In practice, the agent plays randomly for a bit, gets the rewards throughout the game, and then uses a neural network to predict the rewards. As the model trains, the agent increasingly uses the model to take the optimal action, which balances exploiting and exploring.
The paper was also made possible thanks to the The Arcade Learning Environment (ALE), released a year prior, which provides an evaluation methodology and toolkit for testing RL agents in Atari games. They test 7 Atari 2600 games, outperforming all previous approaches, and human experts on three games.
Approach Detail
Architecture
They describe the model as follows:
The input to the neural network consists of an 84 × 84 × 4 image produced by . The first hidden layer convolves 16 8 × 8 filters with stride 4 with the input image and applies a rectifier nonlinearity. The second hidden layer convolves 32 4 × 4 filters with stride 2, again followed by a rectifier nonlinearity. The final hidden layer is fully connected and comprises 256 rectifier units. The output layer is a fully connected linear layer with a single output for each valid action. The number of valid actions varied between 4 and 18 in the games we considered.
So that's two conv layers with ReLU, followed by two fully-connected layers. In an MLX model, that might look like this:
import mlx.core as mx
import mlx.nn as nn
class DQN(nn.Module):
    def __init__(self, num_actions: int):
        super().__init__()
        self.conv1 = nn.Conv2d(in_channels=4, out_channels=16, kernel_size=8, stride=4)
        self.conv2 = nn.Conv2d(in_channels=16, out_channels=32, kernel_size=4, stride=2)
        self.fc1 = nn.Linear(2592, 256)  # 9x9x32 = 2592
        self.fc2 = nn.Linear(256, num_actions)
    def __call__(self, x):
        # MLX expects height, width, channels, and needs float, not int, representations.
        x = x.transpose(0, 2, 3, 1) / 255.
        x = nn.relu(self.conv1(x))    # (batch, 84, 84, 4) -> (batch, 20, 20, 16)
        x = nn.relu(self.conv2(x))    # -> (batch, 9, 9, 32)
        batch_size = x.shape[0]
        x = x.reshape(batch_size, -1) # -> (batch, 2592)
        x = nn.relu(self.fc1(x))      # -> (batch, 256)
        x = self.fc2(x)               # -> (batch, num_actions)
        return x
batch_size = 32
num_actions = 5
frame_stack = 4
input = mx.random.normal((batch_size, frame_stack, 84, 84))
model = DQN(num_actions)
output = model(input)
print(output.shape)  # (32, 4)
Dataset
The ALE provides an evaluation set built on top of the Stella an Atari emulator, and is maintained by the Farama Foundation.

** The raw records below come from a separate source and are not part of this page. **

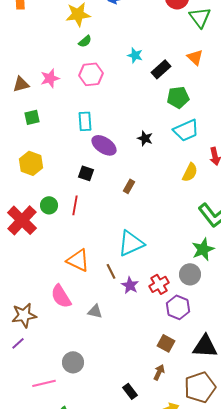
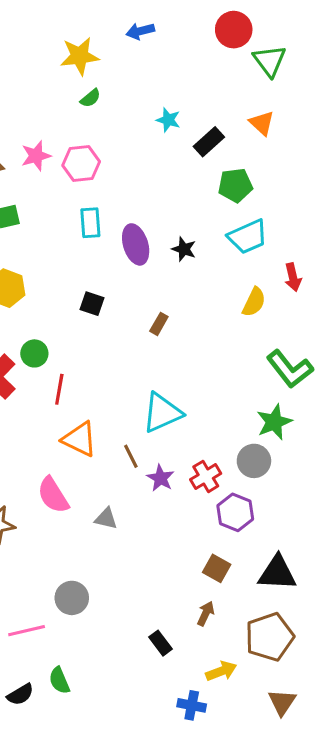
pink hexagon: (91, 74) -> (81, 164), moved
purple ellipse: (104, 145) -> (136, 244), moved, turned 40
red line: (75, 205) -> (59, 389), moved

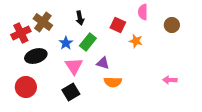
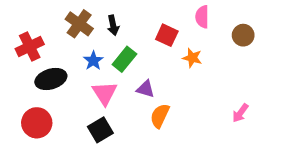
brown cross: (43, 22) -> (79, 24), moved
pink arrow: (170, 80) -> (240, 113), turned -56
orange semicircle: (113, 82) -> (160, 116), turned 114

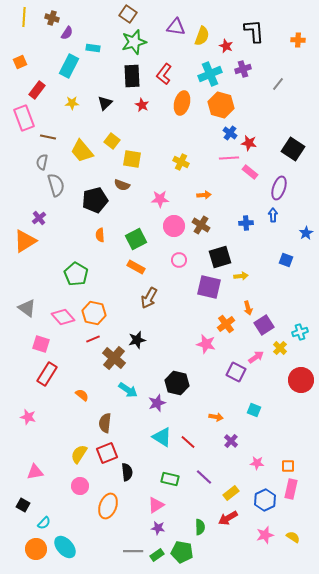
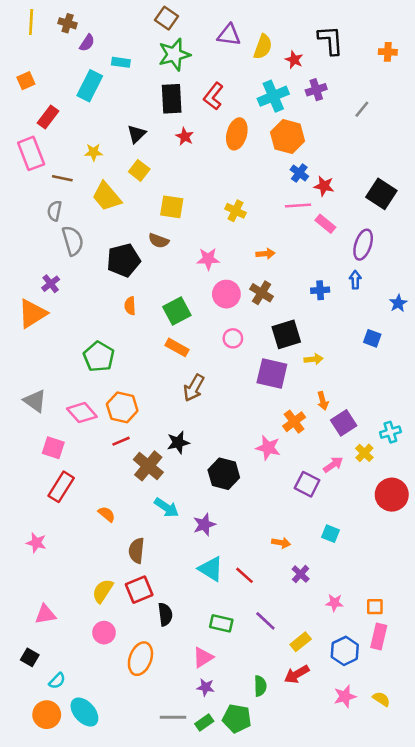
yellow star: (72, 103) -> (94, 152), moved
yellow square: (112, 141) -> (139, 170), moved
black hexagon: (177, 383) -> (224, 474), moved

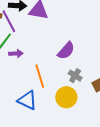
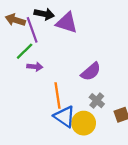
blue triangle: (27, 100) -> (65, 117), moved

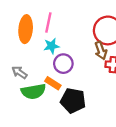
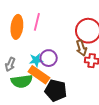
cyan star: (51, 46) -> (36, 60), moved
gray arrow: (19, 72) -> (10, 64), turned -104
orange rectangle: (53, 83) -> (39, 75), size x1.5

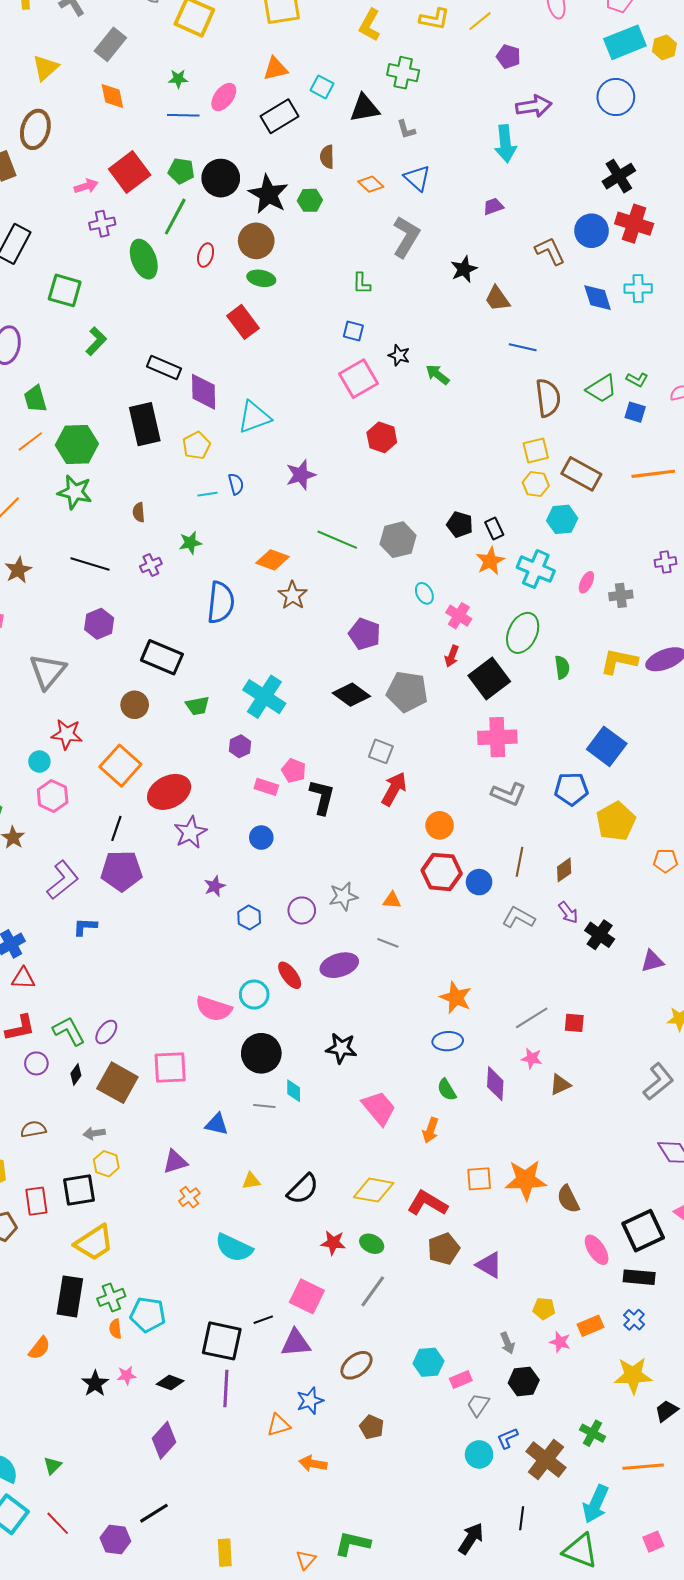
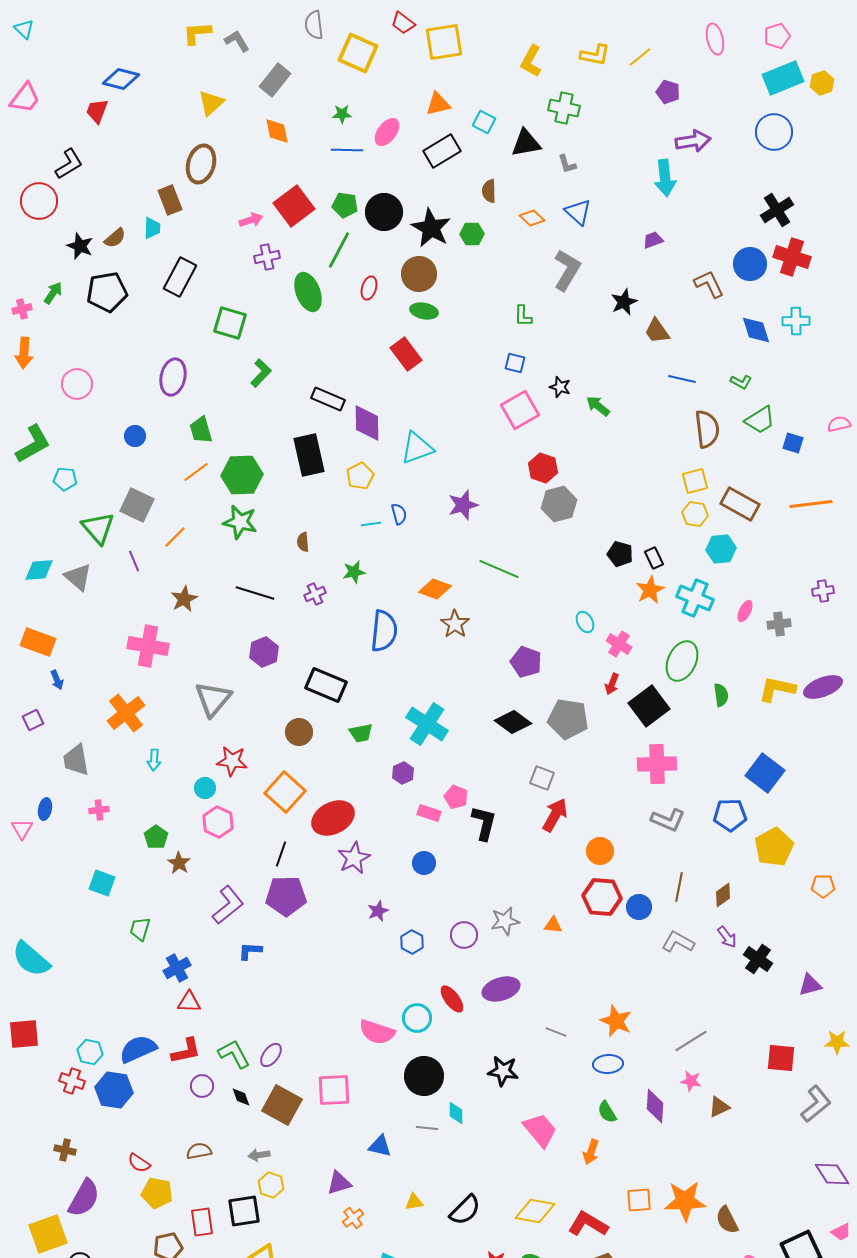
green L-shape: (637, 380) -> (741, 382), moved
gray hexagon: (398, 540) -> (559, 504), moved
gray line: (388, 943) -> (556, 1032), moved
red square: (574, 1023) -> (781, 1058), moved, size x1.4
black diamond: (76, 1075) -> (241, 1097), turned -55

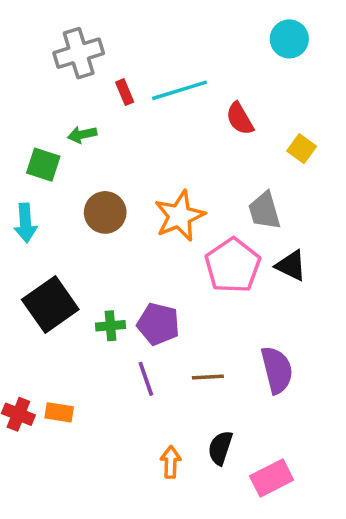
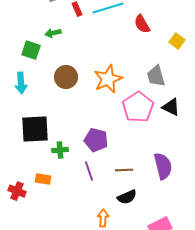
black square: (50, 304) -> (35, 129), turned 32
green cross: (110, 326) -> (60, 150), moved
orange rectangle: (59, 412) -> (43, 179), moved
black semicircle: (220, 448) -> (127, 197), moved, turned -132

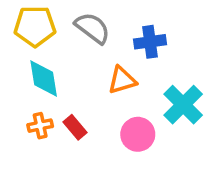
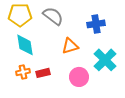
blue cross: (150, 42) -> (96, 24), moved
red rectangle: (75, 127) -> (43, 73), turned -64

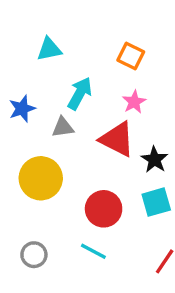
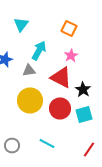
cyan triangle: (49, 49) -> (21, 24), turned -42
yellow circle: (41, 178) -> (30, 100), moved
red circle: (104, 209) -> (60, 108), moved

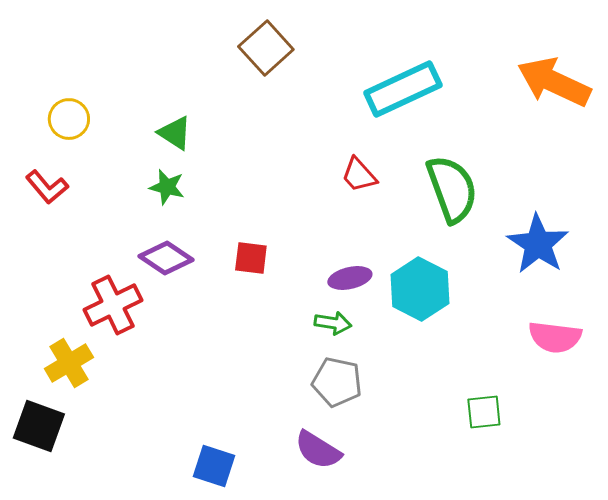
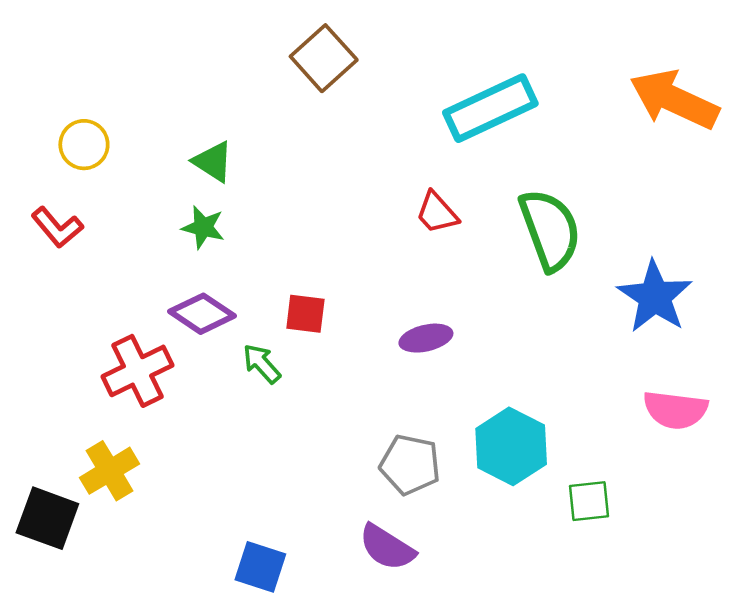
cyan hexagon: (420, 289) -> (511, 446), moved
green arrow: (333, 323) -> (262, 364), moved, turned -141
yellow cross: (69, 363) -> (110, 471), moved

Farama also maintains the Gymnasium library, a handy toolkit for testing reinforcement learning agents.
I'm going to load the Pacman game, which requires only a few lines of code:
import gymnasium as gym
import ale_py
env = gym.make("ALE/Pacman-v5")
The environment that Gymnasium provides has a few different ways of interacting, but for this purpose, we can reset the game with the reset() method, which gives us the state of the game and some info about the game.
state, info = env.reset()
print(state.shape)
print(info)
The state of the game is just a numpy image, which we can take a look at:
from matplotlib import pyplot as plt
plt.title("Pacman State")
plt.axis("off")
plt.imsave(PUBLIC_MEDIA_DIR / "pacman_state_1.png", state)

We can take an action in the game, by passing one of the actions represented as an integer into step(action: int). Where 0 is noopt, and 1, 2, 3, 4 is up, right, left, down, respectively.
For example, if I go right for 100 frames, and print the game state, you can see we've moved to the right:
for i in range(100):
    state, reward, terminated, truncated, info = env.step(2)
plt.title("Pacman State after moving to the right")
plt.axis("off")
plt.imsave(PUBLIC_MEDIA_DIR / "pacman_state_2.png", state)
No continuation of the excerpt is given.